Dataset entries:
+ + + +

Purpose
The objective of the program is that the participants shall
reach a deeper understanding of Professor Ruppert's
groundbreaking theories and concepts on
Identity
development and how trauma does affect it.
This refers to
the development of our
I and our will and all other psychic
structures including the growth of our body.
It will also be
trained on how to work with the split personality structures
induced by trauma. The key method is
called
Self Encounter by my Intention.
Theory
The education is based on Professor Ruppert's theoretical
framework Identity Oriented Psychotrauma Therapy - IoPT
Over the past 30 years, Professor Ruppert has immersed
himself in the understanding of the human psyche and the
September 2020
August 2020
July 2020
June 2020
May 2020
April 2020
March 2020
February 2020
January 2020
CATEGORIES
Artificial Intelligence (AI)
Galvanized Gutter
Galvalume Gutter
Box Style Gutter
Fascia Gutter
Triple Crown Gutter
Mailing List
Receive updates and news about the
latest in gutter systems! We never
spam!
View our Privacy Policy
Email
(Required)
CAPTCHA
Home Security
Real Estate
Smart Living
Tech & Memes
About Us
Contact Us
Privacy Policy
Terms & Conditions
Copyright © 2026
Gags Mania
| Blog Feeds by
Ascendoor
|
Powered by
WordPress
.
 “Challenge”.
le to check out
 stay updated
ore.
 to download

+ + + +

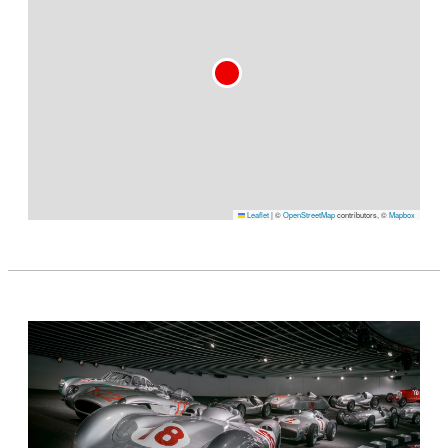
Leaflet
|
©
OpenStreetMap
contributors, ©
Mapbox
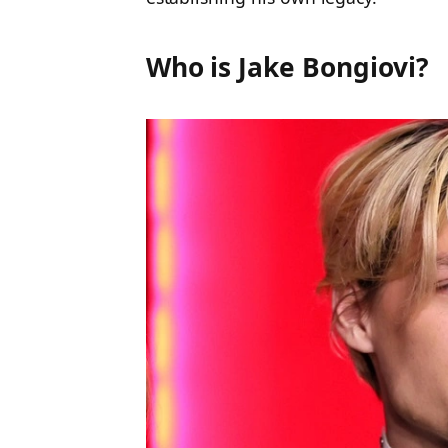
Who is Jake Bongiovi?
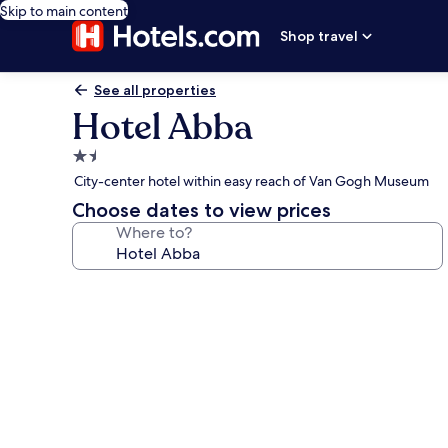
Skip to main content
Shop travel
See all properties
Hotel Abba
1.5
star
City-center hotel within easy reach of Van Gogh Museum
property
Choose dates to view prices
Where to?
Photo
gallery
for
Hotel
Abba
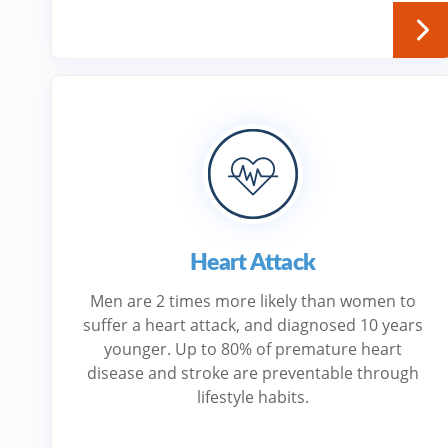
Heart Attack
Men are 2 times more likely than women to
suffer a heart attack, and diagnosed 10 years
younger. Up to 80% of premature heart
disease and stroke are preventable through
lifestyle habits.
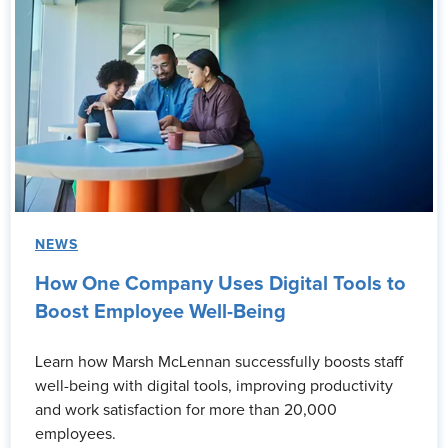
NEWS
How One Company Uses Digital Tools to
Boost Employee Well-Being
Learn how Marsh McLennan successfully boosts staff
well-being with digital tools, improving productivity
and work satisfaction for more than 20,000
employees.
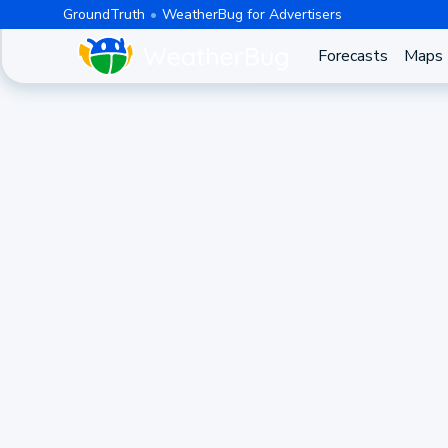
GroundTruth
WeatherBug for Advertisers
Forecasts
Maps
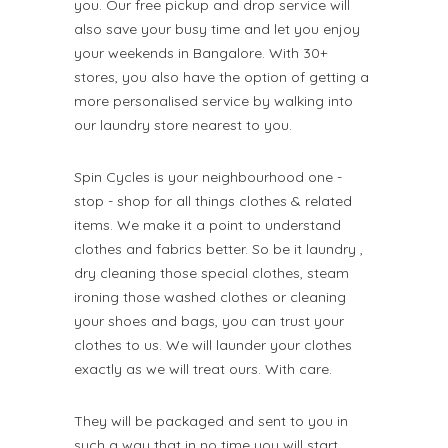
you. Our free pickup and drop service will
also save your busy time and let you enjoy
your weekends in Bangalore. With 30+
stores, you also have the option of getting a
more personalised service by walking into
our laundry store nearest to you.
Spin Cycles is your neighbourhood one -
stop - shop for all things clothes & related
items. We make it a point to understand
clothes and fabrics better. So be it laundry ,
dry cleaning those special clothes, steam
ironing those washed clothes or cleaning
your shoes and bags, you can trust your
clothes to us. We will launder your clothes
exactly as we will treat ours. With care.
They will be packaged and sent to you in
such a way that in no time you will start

+ + + +

Try it | Begin at the line above that has "items. We make it a point to understand" and stop after the line that has "such a way that in no time you will start", copying each line exactly and adding nothing else.

Response for this exercise |
items. We make it a point to understand
clothes and fabrics better. So be it laundry ,
dry cleaning those special clothes, steam
ironing those washed clothes or cleaning
your shoes and bags, you can trust your
clothes to us. We will launder your clothes
exactly as we will treat ours. With care.
They will be packaged and sent to you in
such a way that in no time you will start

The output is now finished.